| What is being asked |
Please write out every record exactly, but keep any images out of it.

| Dataset extract |
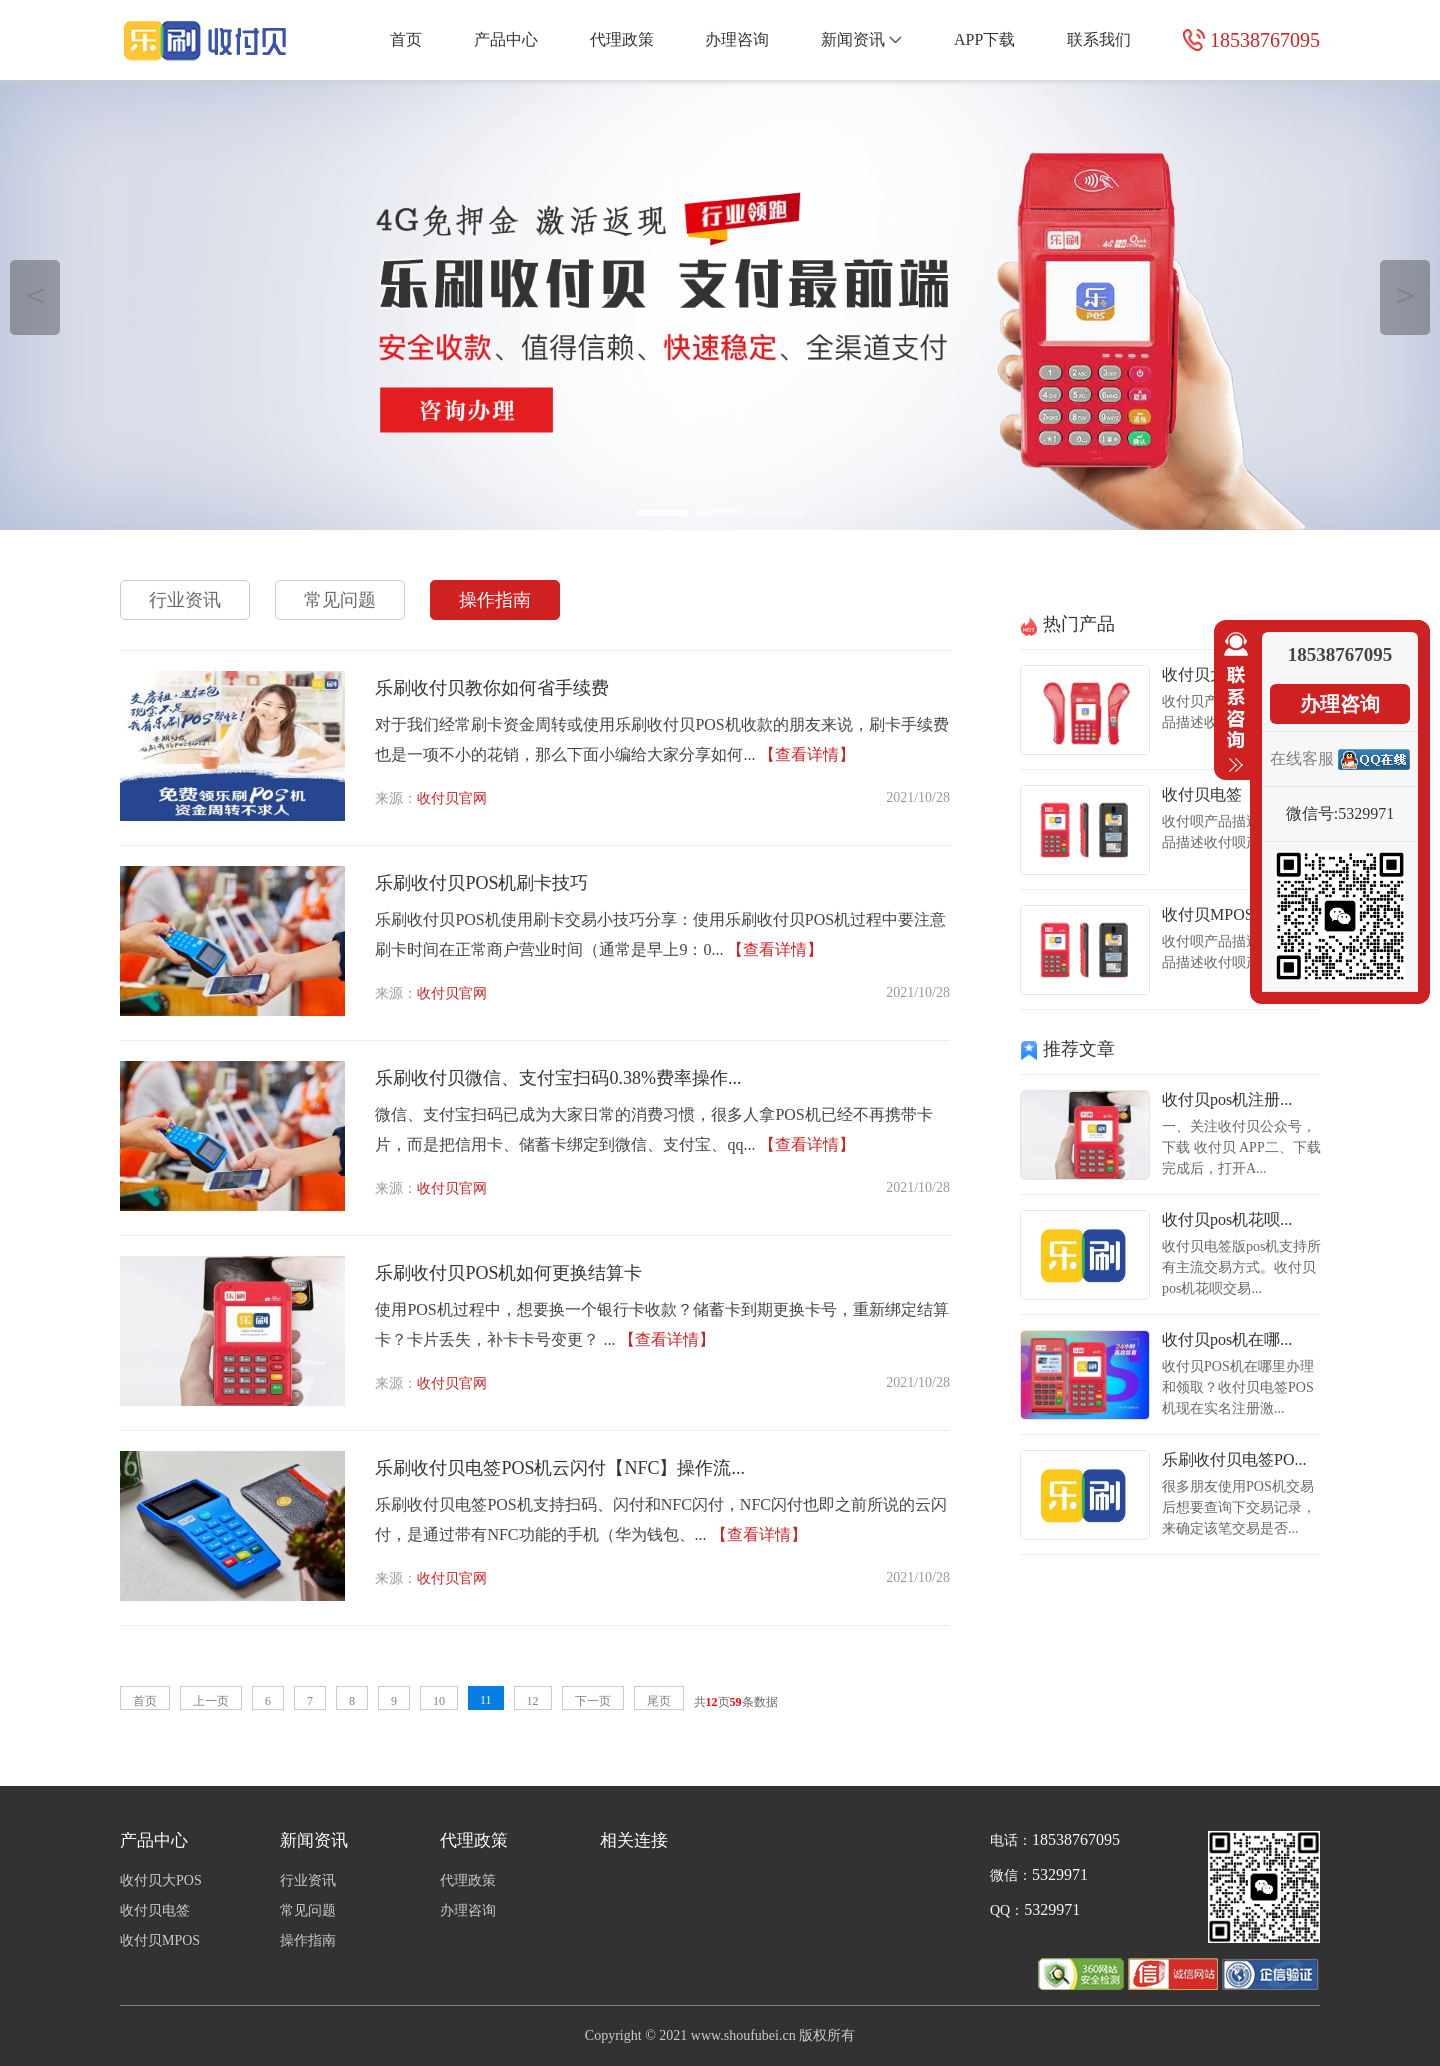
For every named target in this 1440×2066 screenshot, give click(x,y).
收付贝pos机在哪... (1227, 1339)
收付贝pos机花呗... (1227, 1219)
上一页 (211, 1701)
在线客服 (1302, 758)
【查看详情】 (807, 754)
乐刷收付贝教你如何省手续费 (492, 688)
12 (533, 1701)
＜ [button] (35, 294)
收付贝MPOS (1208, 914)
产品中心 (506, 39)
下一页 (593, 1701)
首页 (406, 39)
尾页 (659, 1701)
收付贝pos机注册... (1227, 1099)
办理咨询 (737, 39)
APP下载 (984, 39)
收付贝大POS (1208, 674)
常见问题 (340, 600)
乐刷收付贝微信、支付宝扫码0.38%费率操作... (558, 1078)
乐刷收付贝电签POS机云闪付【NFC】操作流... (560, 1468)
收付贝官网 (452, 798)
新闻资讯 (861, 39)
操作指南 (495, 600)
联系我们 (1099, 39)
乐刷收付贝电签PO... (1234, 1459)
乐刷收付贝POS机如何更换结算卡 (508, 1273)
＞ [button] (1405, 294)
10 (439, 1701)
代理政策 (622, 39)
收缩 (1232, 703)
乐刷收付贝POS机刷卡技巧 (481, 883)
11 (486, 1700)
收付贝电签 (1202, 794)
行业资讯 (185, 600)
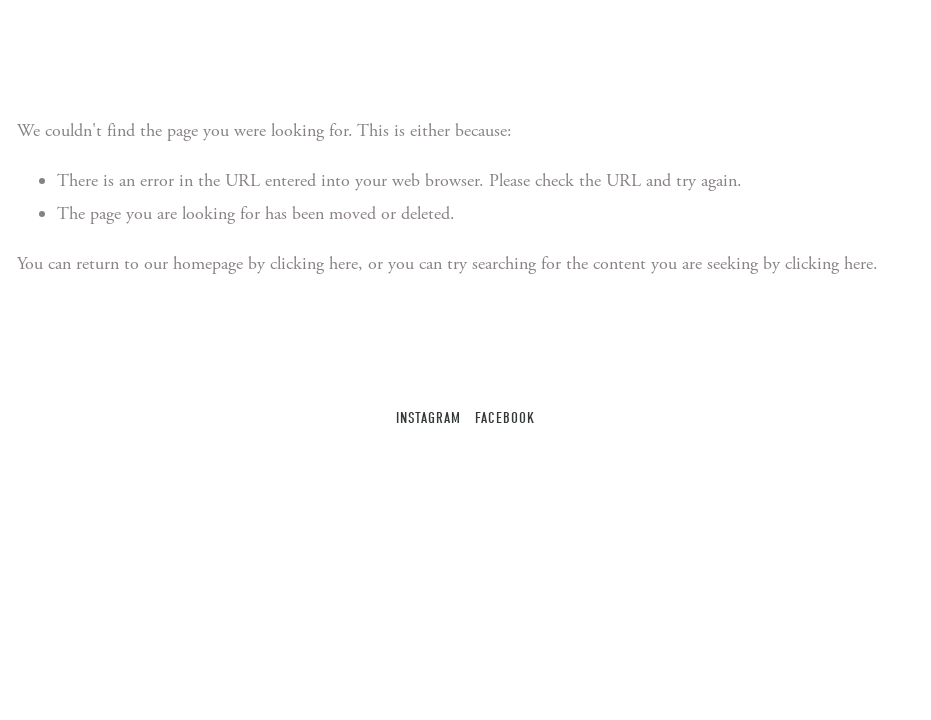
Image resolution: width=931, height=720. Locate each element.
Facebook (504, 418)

| Final answer |
For every named target in this 1440×2066 screenshot, give click(x,y).
收付贝pos机在哪... (1227, 1339)
收付贝pos机花呗... (1227, 1219)
上一页 (211, 1701)
在线客服 (1302, 758)
【查看详情】 (807, 754)
乐刷收付贝教你如何省手续费 (492, 688)
12 (533, 1701)
＜ [button] (35, 294)
收付贝MPOS (1208, 914)
产品中心 (506, 39)
下一页 (593, 1701)
首页 (406, 39)
尾页 (659, 1701)
收付贝pos机注册... (1227, 1099)
办理咨询 (737, 39)
APP下载 (984, 39)
收付贝大POS (1208, 674)
常见问题 (340, 600)
乐刷收付贝微信、支付宝扫码0.38%费率操作... (558, 1078)
乐刷收付贝电签POS机云闪付【NFC】操作流... (560, 1468)
收付贝官网 (452, 798)
新闻资讯 (861, 39)
操作指南 (495, 600)
联系我们 (1099, 39)
乐刷收付贝电签PO... (1234, 1459)
乐刷收付贝POS机如何更换结算卡 (508, 1273)
＞ [button] (1405, 294)
10 (439, 1701)
代理政策 (622, 39)
收缩 (1232, 703)
乐刷收付贝POS机刷卡技巧 (481, 883)
11 (486, 1700)
收付贝电签 (1202, 794)
行业资讯 (185, 600)
Image resolution: width=931, height=720. Locate each element.
Facebook (504, 418)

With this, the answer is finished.